Hopefully Anonymous, my point is that optimal is functional. If we find that our “optimal” policy is not functional, we need to expand the scope of our cost-benefit analysis.
If enough people are seriously disgusted by the possibly of compulsory trials (and I think they would be), the policy is unlikely to pass a cost-benefit test. When people balk that a particular policy will take their freedom, they are essentially saying “this policy would cause me harm, since I value my freedom.” We need to look outside the most obvious costs and benefit when we evaluate policies.
A related example: by superficial utilitarian standards, compulsory medical trials for only the lowest-income members of society might seem a better policy than randomized trials in which anyone can be chosen regardless of economic status. After all, high-income people are far more likely to be meaningfully contributing to society. But the “poor only” law plainly violates our sense of equity and fairness, which is equivalent to saying it imposes large costs on us.

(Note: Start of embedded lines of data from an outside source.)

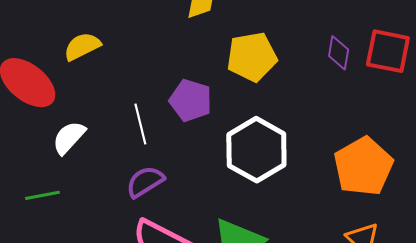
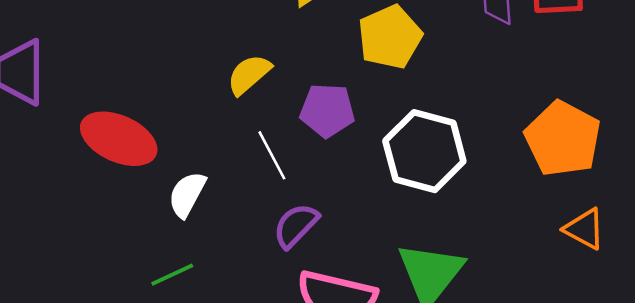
yellow semicircle: (82, 46) -> (249, 74), moved

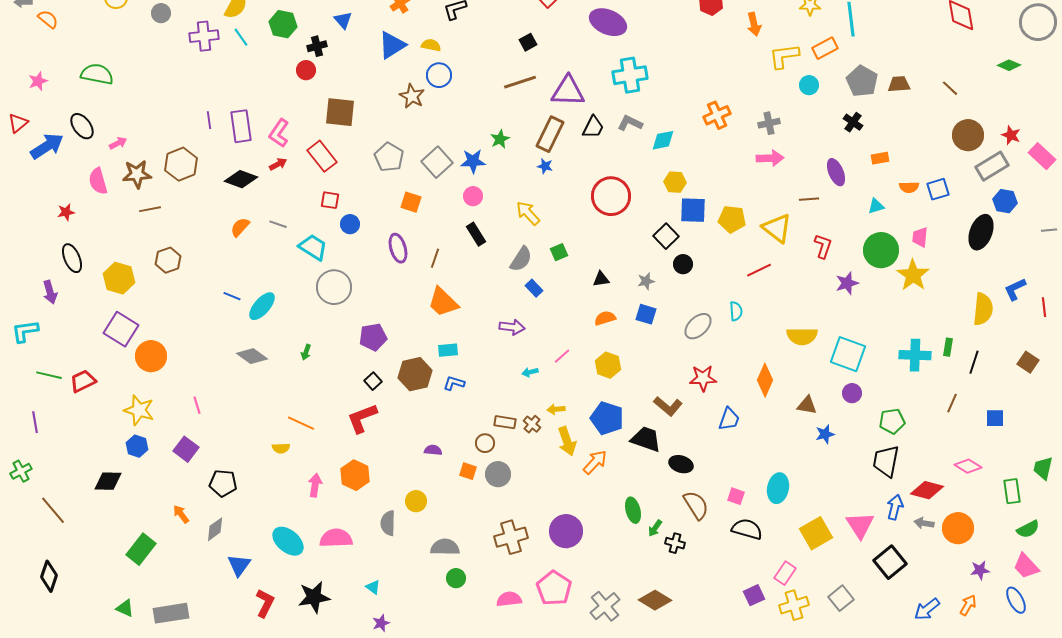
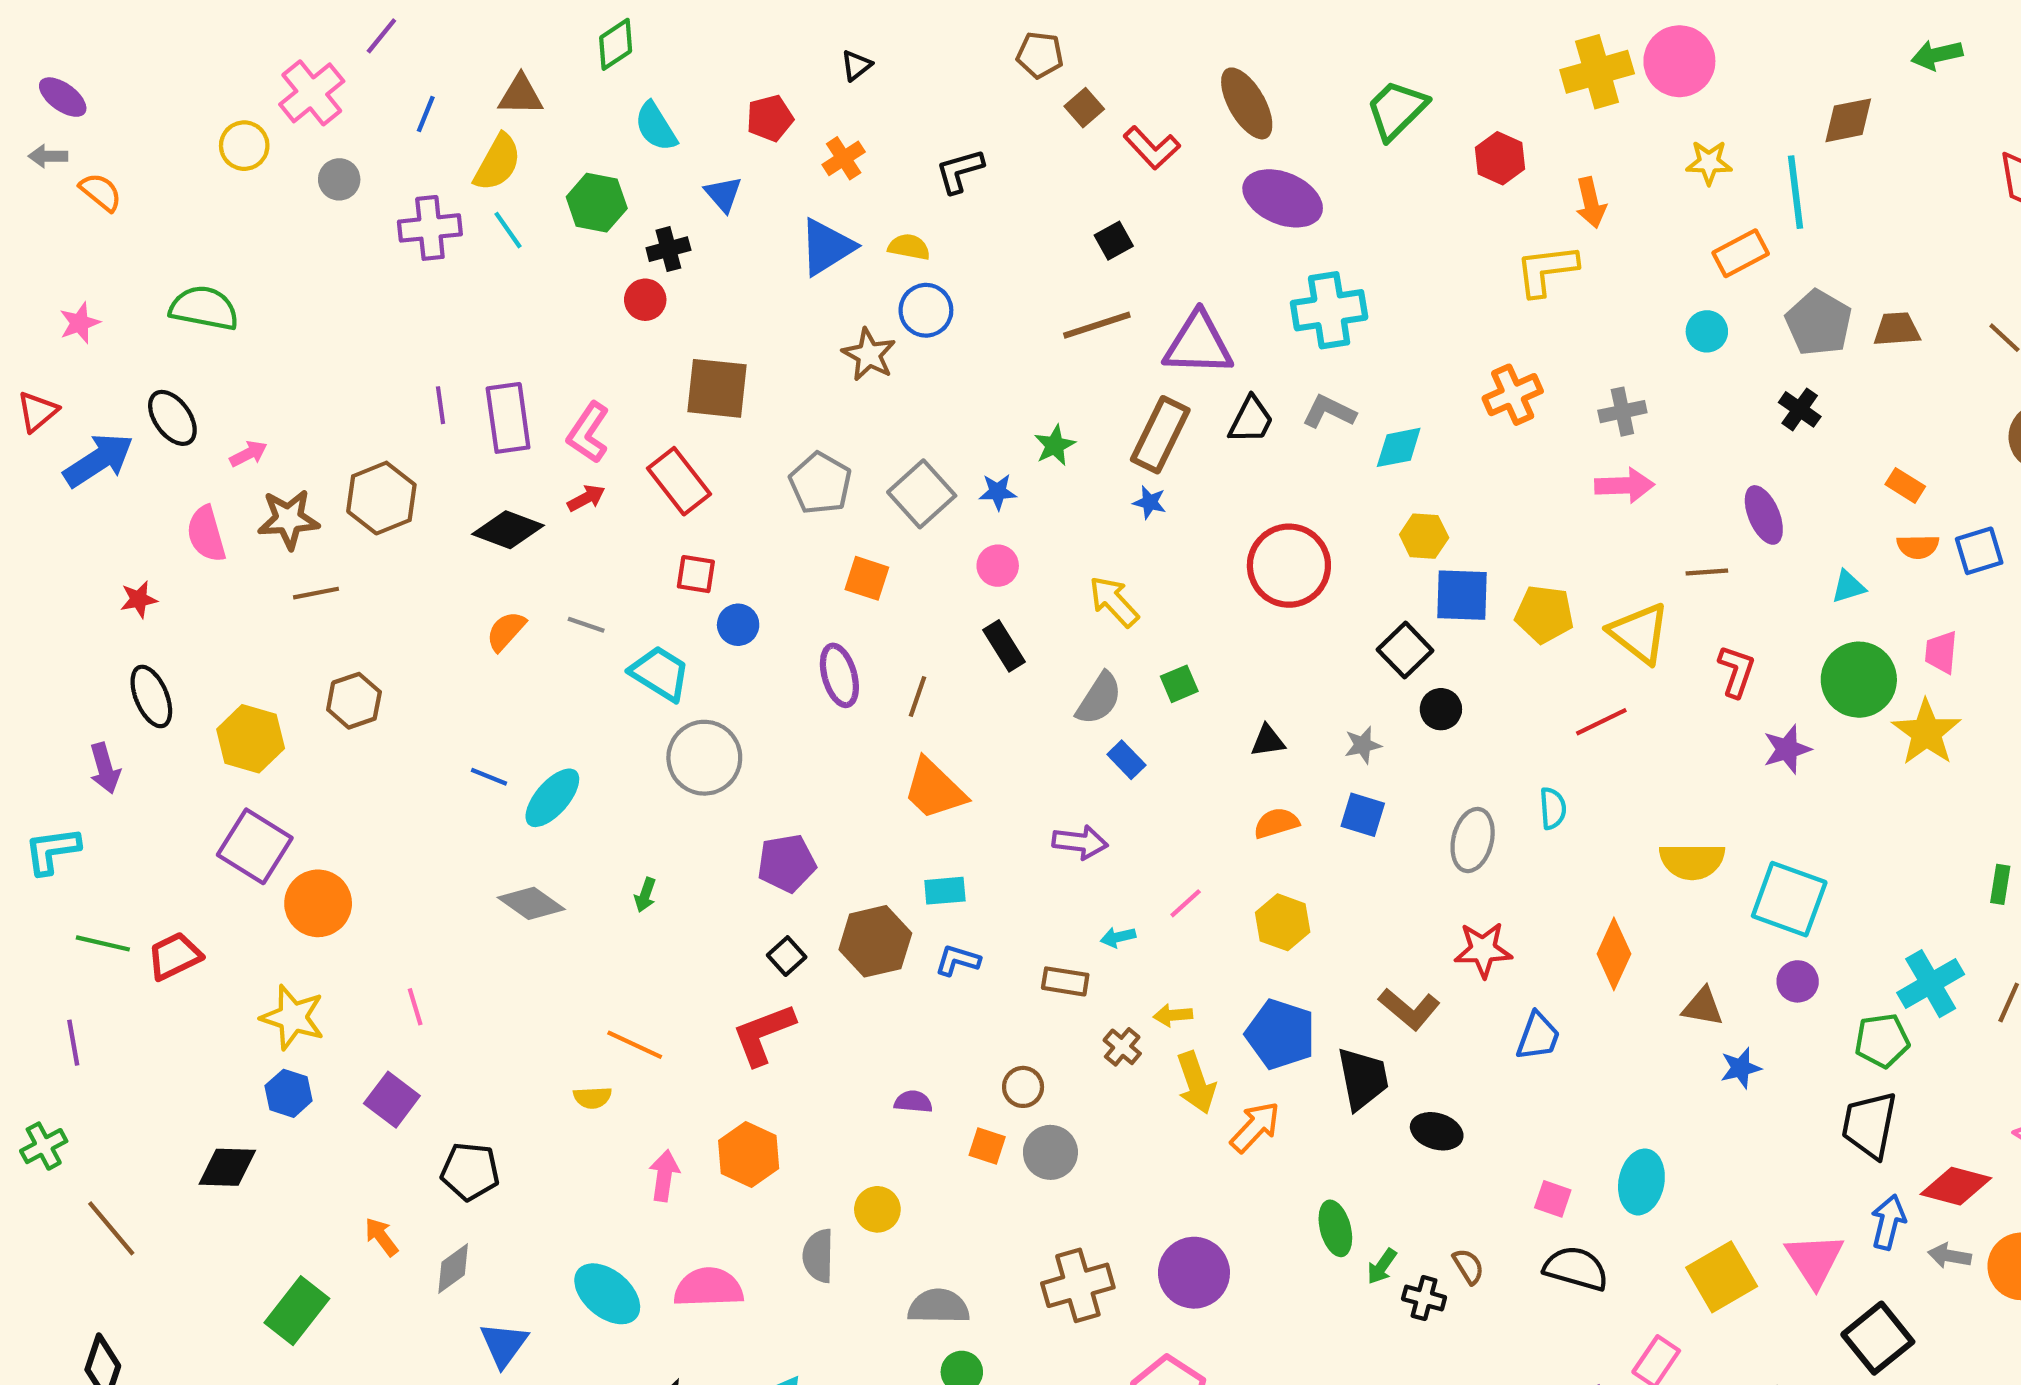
yellow L-shape: (784, 56) -> (1546, 270), moved
orange rectangle: (880, 158) -> (1905, 485), moved, turned 42
blue star: (473, 161) -> (998, 492), size x0.7
gray ellipse: (698, 326) -> (1473, 840), turned -32
cyan cross: (915, 355) -> (1931, 984), moved, turned -32
brown rectangle: (505, 422) -> (1065, 981), moved
black trapezoid: (646, 439) -> (1363, 1079), turned 60
brown semicircle: (696, 505) -> (1468, 1266), moved, size x0.6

So I don’t think, as savagehenry says, that a society built on minimizing harm would be much less free, provided we define “harm” sufficiently broadly. People value their freedom too highly, and loss of freedom is quite harmful given these values.
Chapter 11 of the 9/11 commission’s report, available here, shows the commission was very wary of hindsight bias. The failure to prevent the attacks is said to represent a “failure of imagination,” meaning the intelligence community used the wrong model in evaluating terrorist threats.